Author: Sarah Haase

Corporate collaboration evangelist & librarian | Microsoft MVP | Office 365/SharePoint Enthusiast

A conversation about OneDrive

In Episode 58 of the Microsoft 365 Voice, Antonio, Mike, and I discuss how we use OneDrive to create, share, and manage files. Listen in to see if your use of OneDrive mirrors #TeamMike, #TeamSarah, or #TeamAntonio.

Topics covered in this episode:

  • Using OneDrive consumer for personal content
    • Backing up household and family files
    • Syncing photos from mobile phones to OneDrive
    • Using Personal Vault to store passport information, vaccine information, travel ID numbers, etc.
  • Using OneDrive at work
    • Storing & sharing work files with clients or co-workers. We all have different methods for creating and sharing files – Antonio creates files locally when traveling and then uploads to Teams and SharePoint when he’s ready to share.
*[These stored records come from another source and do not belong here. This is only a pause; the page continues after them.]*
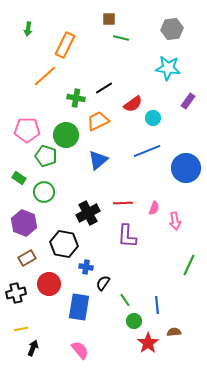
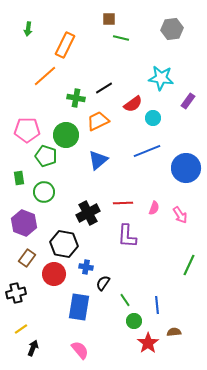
cyan star at (168, 68): moved 7 px left, 10 px down
green rectangle at (19, 178): rotated 48 degrees clockwise
pink arrow at (175, 221): moved 5 px right, 6 px up; rotated 24 degrees counterclockwise
brown rectangle at (27, 258): rotated 24 degrees counterclockwise
red circle at (49, 284): moved 5 px right, 10 px up
yellow line at (21, 329): rotated 24 degrees counterclockwise
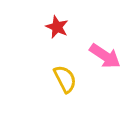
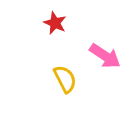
red star: moved 2 px left, 4 px up
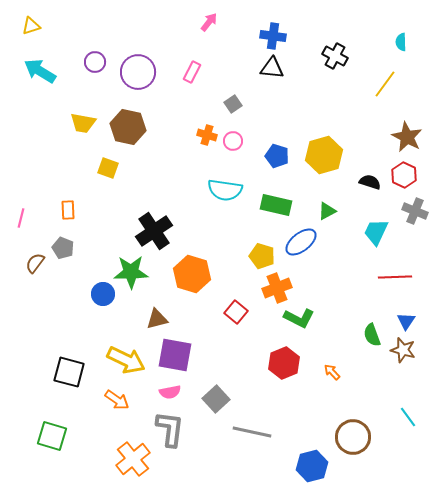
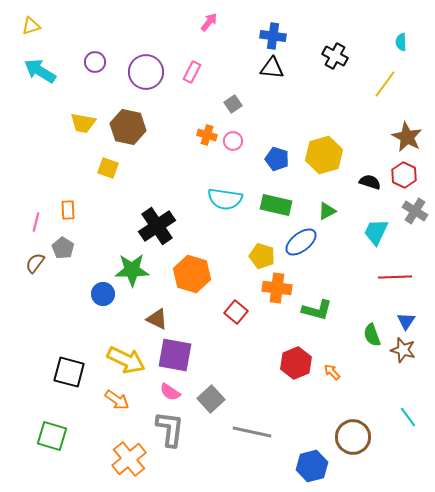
purple circle at (138, 72): moved 8 px right
blue pentagon at (277, 156): moved 3 px down
cyan semicircle at (225, 190): moved 9 px down
gray cross at (415, 211): rotated 10 degrees clockwise
pink line at (21, 218): moved 15 px right, 4 px down
black cross at (154, 231): moved 3 px right, 5 px up
gray pentagon at (63, 248): rotated 10 degrees clockwise
green star at (131, 272): moved 1 px right, 2 px up
orange cross at (277, 288): rotated 28 degrees clockwise
green L-shape at (299, 318): moved 18 px right, 8 px up; rotated 12 degrees counterclockwise
brown triangle at (157, 319): rotated 40 degrees clockwise
red hexagon at (284, 363): moved 12 px right
pink semicircle at (170, 392): rotated 45 degrees clockwise
gray square at (216, 399): moved 5 px left
orange cross at (133, 459): moved 4 px left
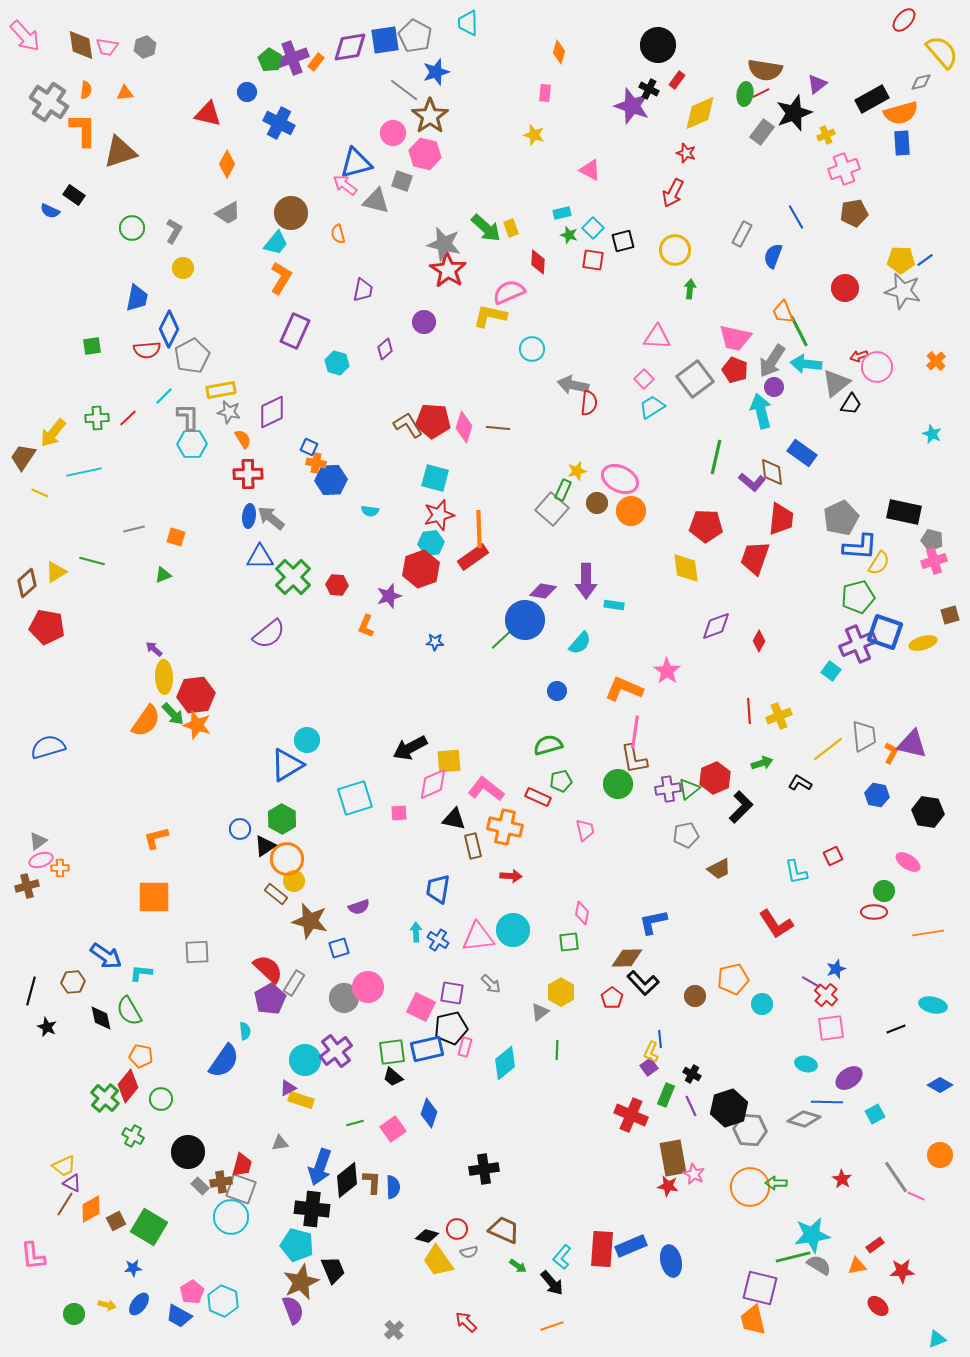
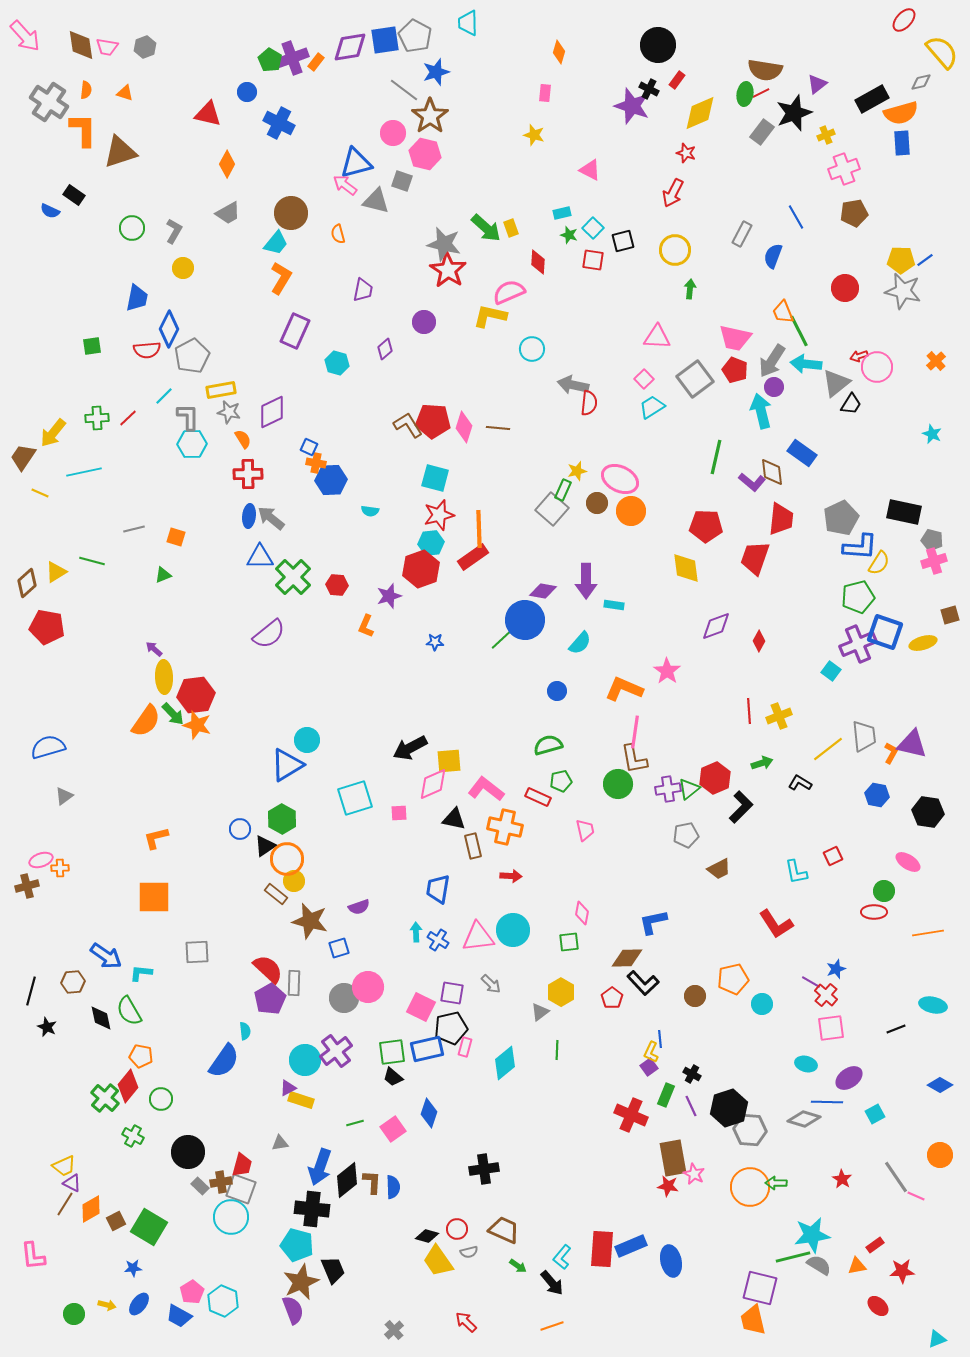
orange triangle at (125, 93): rotated 24 degrees clockwise
gray triangle at (38, 841): moved 26 px right, 45 px up
gray rectangle at (294, 983): rotated 30 degrees counterclockwise
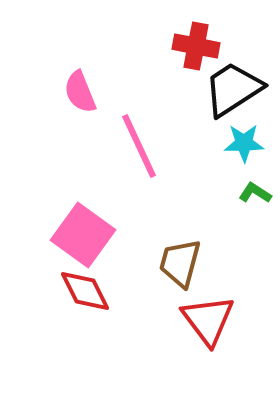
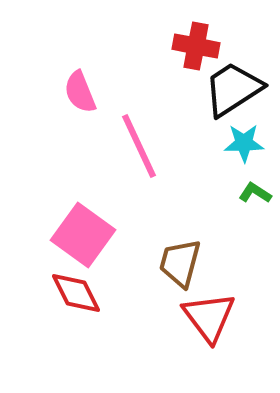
red diamond: moved 9 px left, 2 px down
red triangle: moved 1 px right, 3 px up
Mike and Sarah create files in OneDrive by default and then upload files to Teams for collaboration.
    • Using the OneDrive Sync Client to save files locally (especially when you’re working across multiple devices)
    • Hydrating files for offline access. (Mike does a great job explaining how file hydration & dehydration works)
    • Syncing local folders to SharePoint and OneDrive for Business
  • Organizational considerations
    • Known Folder Move & automatic backup (backing up pictures, My Documents, etc. to OneDrive)
    • OneDrive silent sign-in (GPO setting that automatically signs users into their OneDrive Sync Client)
    • Disabling the sync to OneDrive consumer accounts (protects companies from having company data synced to consumer OneDrive accounts)

Have a Microsoft 365 question? Submit it online! Your question may be featured in a future podcast episode.

A conversation about OneNote

In Episode 57 of the Microsoft 365 Voice, Antonio, Mike, and I discuss (and debate) how we use and organize our OneNote notebooks. This was an interesting conversation…and it came with clear differences in how #TeamMike, #TeamSarah, and #TeamAntonio work.

Topics covered in this episode:

  • Methods for organizing OneNote notebooks:
    • Using a single shared notebook for each client or project we’re engaged in
    • Moving older notes to an “archive” notebook
    • Using OneNote sections, pages, and notebooks to sort & distinguish content
  • Methods for finding content in our OneNote notebooks:
    • Building out an information architecture & organizational system (#TeamMike)
    • Using search to find content across our notebooks (#TeamSarah)
  • Trends we see:
    • Each of us have 15-20 work notebooks we access regularly
    • We all have different methodologies for creating and storing shared OneNote notebooks
    • We regularly see users bypass email retention limits by saving emails to OneNote
    • We use OneNote differently at home than at work…

Have a Microsoft 365 question? Submit it online! Your question may be featured in a future podcast episode.

Microsoft 365 Information Architecture governance

How does your organization manage the creation of new SharePoint sites, Microsoft Teams teams, Yammer communities, etc. in Microsoft 365?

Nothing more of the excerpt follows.